Прохождение Церкви через историю не может быть иным, как только свободным привлечением исторических сил к правде Божией, к силе Св. Духа. Уже в ранней Церкви, как свидетельствует история Анании и Санфиры (Деяния, гл. 5, ст. 1-11), в членах Церкви, рядом с их искренней любовью к Церкви, проявлялось лукавство и низшие движения. Если, таким образом, даже в самую раннюю эпоху, когда «не мерою» изливалась благодатная сила на Церковь, вхождение в Церковь и подлинная любовь к ней могли иметь рядом с собой мелкую расчетливость, лукавство и даже распри,— то тем более понятно, что в дальнейшем ходе истории это проявлялось еще сильнее. Оттого в святость Церкви мы веруем по указанию Символа Веры, так как живая реальность Церкви содержит в себе слишком много проявлений непросветленного и непреображенного человеческого естества. Святость Церкви остается в ней, несмотря на то что в человеческой ее стороне святое живет рядом с греховным. Наличность правды и неправды, одновременно сияние света и мрак греховных движений в Церкви, соблазняет и шокирует,— и часто нужен подвиг, чтобы не соблазниться о том, что есть не сущность, а оболочка и поверхность Церкви.

7. В чем обвиняют Церковь?

Но все это показывает, что главная тема апологетики Церкви связана с ее прохождением, через историю,— все же индивидуальные психологические причины упадка или кризиса, или даже разложения церковного сознания потому и получают свою силу, свою действенность, что мы живем не вне истории, что мы от нее зависим. Бесцерковное христианство, конечно, проявляется индивидуально, у отдельных людей, но его корни лежат в общей истории Церкви.

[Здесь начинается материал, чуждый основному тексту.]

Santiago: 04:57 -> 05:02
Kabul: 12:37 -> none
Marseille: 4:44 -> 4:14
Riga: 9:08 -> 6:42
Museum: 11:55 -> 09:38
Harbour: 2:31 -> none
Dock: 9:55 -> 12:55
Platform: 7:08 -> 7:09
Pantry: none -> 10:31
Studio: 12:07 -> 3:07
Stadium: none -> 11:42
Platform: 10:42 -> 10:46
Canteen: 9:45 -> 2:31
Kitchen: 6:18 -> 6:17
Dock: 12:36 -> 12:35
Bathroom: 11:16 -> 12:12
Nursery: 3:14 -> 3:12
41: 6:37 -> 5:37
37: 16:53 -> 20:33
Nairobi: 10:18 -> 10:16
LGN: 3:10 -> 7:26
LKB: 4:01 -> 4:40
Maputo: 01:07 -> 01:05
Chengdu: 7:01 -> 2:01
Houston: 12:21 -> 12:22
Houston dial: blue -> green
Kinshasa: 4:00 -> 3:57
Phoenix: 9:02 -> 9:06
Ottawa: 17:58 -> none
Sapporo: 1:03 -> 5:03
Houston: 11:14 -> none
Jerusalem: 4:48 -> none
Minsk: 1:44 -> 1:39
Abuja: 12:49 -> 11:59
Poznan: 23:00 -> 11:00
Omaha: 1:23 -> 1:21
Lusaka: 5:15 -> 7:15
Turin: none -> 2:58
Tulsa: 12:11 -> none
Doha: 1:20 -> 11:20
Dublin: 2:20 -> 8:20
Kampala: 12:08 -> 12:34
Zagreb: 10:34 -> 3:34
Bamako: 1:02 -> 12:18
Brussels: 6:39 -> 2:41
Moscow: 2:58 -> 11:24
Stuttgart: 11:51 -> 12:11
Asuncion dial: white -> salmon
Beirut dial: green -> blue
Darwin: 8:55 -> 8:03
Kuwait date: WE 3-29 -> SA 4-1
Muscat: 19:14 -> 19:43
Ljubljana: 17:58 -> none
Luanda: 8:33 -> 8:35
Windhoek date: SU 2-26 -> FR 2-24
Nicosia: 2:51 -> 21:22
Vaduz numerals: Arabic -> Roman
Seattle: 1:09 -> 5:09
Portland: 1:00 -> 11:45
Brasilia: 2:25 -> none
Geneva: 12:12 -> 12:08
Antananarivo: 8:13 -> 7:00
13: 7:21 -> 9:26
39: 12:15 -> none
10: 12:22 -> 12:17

Три главных «обвинения» выдвигаются против Церкви,— и эти «обвинения» как раз и касаются взаимоотношения Церкви и исторического процесса. Эти «обвинения» против Церкви выдвигают то, что она будто бы подавляет свободу, требуя подлинного подчинения личности себе, вообще не дает личности простора в ее творчестве и деятельности. Рядом с этим стоит обвинение Церкви в том, что она защищает богатых, а не бедных, всегда ублажает людей с деньгами, а тем, кому плохо живется, рекомендует терпение и смирение. Наконец, в укор Церкви ставят еще то, что она будто бы приспособляется к сильным мира сего, угождает властям и не заботится о тех, кого эта власть угнетает. Мы должны войти в более подробное рассмотрение этих упреков; в ближайших главах мы рассмотрим вопросы:

1. Церковь и свобода духа.

2. Церковь и социально-экономические отношения.

3. Церковь и государство.

II. Церковь и свобода духа.

1. Христианское понятие свободы.

Упреки Церкви в том, что она стесняет свободу человека в его творчестве и деятельности, неверны: лишь в небольшой степени они справедливы,— и то лишь в отношении к прошлым векам (и то в Западной Европе). Если кое-где (в Испании, в Южной Америке) те, кто стоит во главе Церкви, и ныне еще стесняют религиозную свободу, вмешиваются в жизнь страны, то, вообще говоря, скорее теперь надо говорить об угнетении Церкви (даже на Западе), чем, наоборот, о притеснениях с ее стороны. Пусть так, скажут нам, но нынешняя свобода выросла на Западе из борьбы с Церковью. Но спросим себя — с Церковью или с теми, кто ее возглавлял? То страшное, что связано, например, с инквизицией, своим мраком может ли погасить свет, одновременно сиявший в Церкви от великих святых, действовавших в той же Западной Церкви? Те стеснения, которые порой исходили от Свящ. Синода в России, ослабляют ли в какой-либо степени тот яркий свет, который светил всей России, исходя от преп. Серафима и других праведников? Надо твердо усвоить то положение, что нельзя отожествлять Церковь в полноте ее богочеловеческого бытия с ее чисто человеческой стороной и особенно с теми, кто ее возглавляет и возглавлял.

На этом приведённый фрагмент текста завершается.